■ YOUR TASK: Among the lines of data below, reproduce only those from the one with "Морская капуста Ламинария японская" through the one with "Говядина по-бургундски", exactly as they stand, both ends included.
━━━ INPUT ━━━
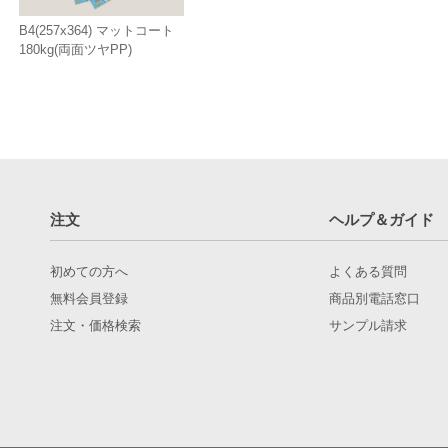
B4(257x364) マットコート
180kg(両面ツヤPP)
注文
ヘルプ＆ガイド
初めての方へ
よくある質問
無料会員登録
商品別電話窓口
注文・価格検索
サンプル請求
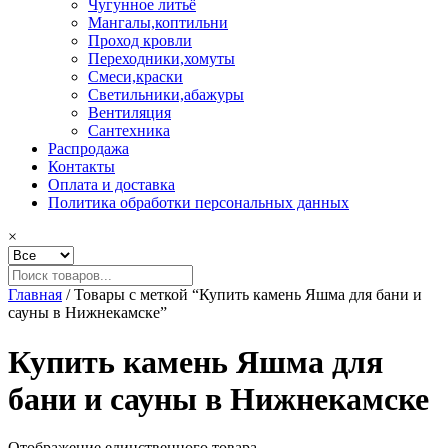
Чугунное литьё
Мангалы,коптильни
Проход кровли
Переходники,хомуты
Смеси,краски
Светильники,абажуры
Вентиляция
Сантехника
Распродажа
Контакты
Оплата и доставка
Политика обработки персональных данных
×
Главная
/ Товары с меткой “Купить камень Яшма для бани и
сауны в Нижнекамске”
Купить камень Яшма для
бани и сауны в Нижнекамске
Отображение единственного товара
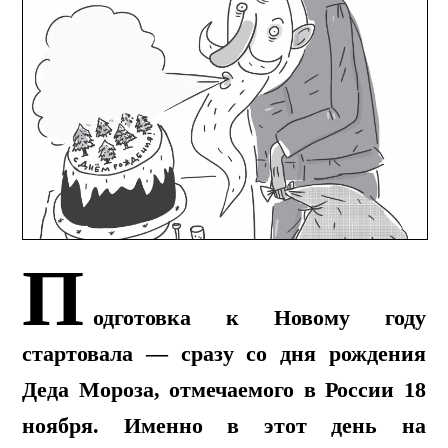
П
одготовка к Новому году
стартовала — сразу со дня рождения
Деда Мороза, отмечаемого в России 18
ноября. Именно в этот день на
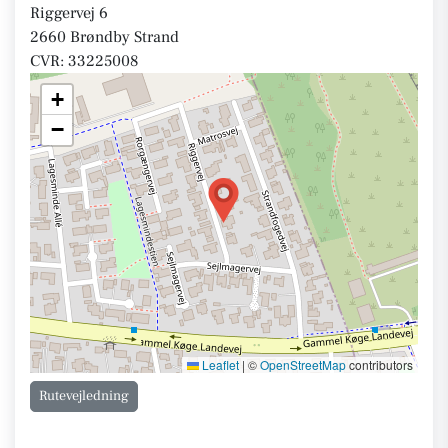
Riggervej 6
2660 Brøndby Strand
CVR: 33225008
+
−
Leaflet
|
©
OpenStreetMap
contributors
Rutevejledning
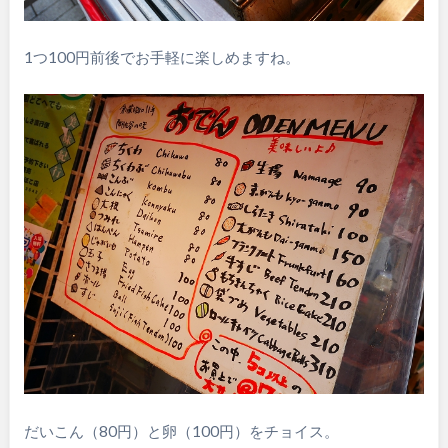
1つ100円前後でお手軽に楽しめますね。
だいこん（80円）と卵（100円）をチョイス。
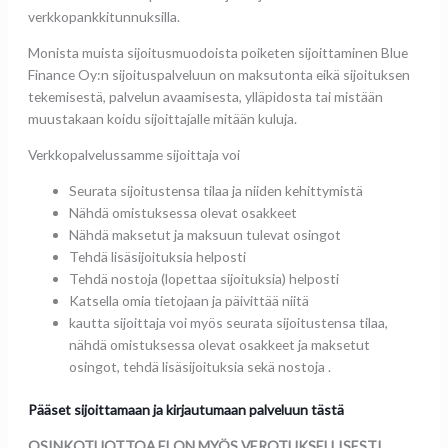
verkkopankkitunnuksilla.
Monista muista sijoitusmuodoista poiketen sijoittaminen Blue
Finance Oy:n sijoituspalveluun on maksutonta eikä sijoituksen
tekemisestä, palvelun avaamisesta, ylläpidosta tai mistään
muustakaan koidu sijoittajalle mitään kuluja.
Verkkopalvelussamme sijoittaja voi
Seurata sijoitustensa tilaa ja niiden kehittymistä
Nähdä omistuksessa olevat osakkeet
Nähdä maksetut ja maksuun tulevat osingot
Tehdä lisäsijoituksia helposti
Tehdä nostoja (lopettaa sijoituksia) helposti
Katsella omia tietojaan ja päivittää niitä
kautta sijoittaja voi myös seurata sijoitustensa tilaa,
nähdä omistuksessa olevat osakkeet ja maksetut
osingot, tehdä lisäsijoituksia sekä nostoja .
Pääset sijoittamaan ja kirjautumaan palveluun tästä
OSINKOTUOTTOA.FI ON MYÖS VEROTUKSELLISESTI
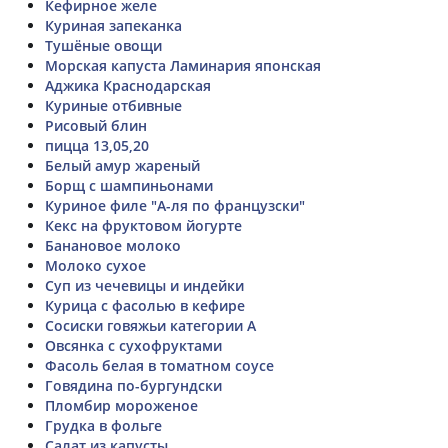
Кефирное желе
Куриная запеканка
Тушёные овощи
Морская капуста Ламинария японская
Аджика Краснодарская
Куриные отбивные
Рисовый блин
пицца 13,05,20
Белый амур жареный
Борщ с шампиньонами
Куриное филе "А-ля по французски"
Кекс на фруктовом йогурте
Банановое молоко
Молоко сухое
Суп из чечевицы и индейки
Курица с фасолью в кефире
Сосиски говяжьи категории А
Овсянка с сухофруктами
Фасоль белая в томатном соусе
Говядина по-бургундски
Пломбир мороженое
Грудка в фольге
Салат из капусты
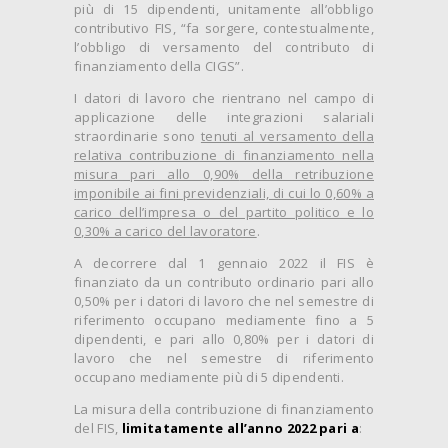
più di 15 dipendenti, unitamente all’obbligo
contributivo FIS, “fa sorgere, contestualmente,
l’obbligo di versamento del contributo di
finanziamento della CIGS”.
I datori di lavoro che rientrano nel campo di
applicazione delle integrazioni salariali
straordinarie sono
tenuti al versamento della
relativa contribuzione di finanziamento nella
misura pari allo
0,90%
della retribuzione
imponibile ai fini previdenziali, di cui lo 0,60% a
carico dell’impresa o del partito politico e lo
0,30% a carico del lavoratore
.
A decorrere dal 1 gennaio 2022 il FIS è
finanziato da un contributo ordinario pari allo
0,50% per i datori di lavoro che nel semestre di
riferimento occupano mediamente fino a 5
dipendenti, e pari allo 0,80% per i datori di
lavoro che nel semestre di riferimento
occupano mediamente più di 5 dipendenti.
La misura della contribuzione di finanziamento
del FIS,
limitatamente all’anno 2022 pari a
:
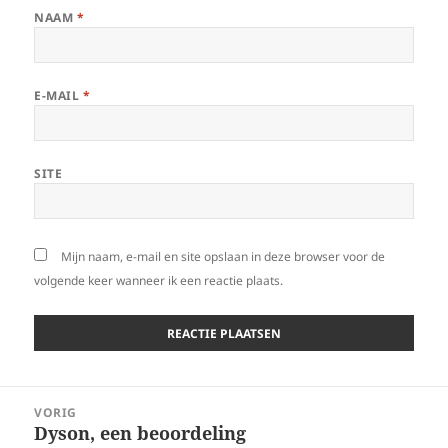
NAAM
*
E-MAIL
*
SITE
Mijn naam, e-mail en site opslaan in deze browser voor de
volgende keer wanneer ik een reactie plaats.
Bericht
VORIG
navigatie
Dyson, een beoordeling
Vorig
━━━
■ EXERCISE ANSWER:
Морская капуста Ламинария японская
Аджика Краснодарская
Куриные отбивные
Рисовый блин
пицца 13,05,20
Белый амур жареный
Борщ с шампиньонами
Куриное филе "А-ля по французски"
Кекс на фруктовом йогурте
Банановое молоко
Молоко сухое
Суп из чечевицы и индейки
Курица с фасолью в кефире
Сосиски говяжьи категории А
Овсянка с сухофруктами
Фасоль белая в томатном соусе
Говядина по-бургундски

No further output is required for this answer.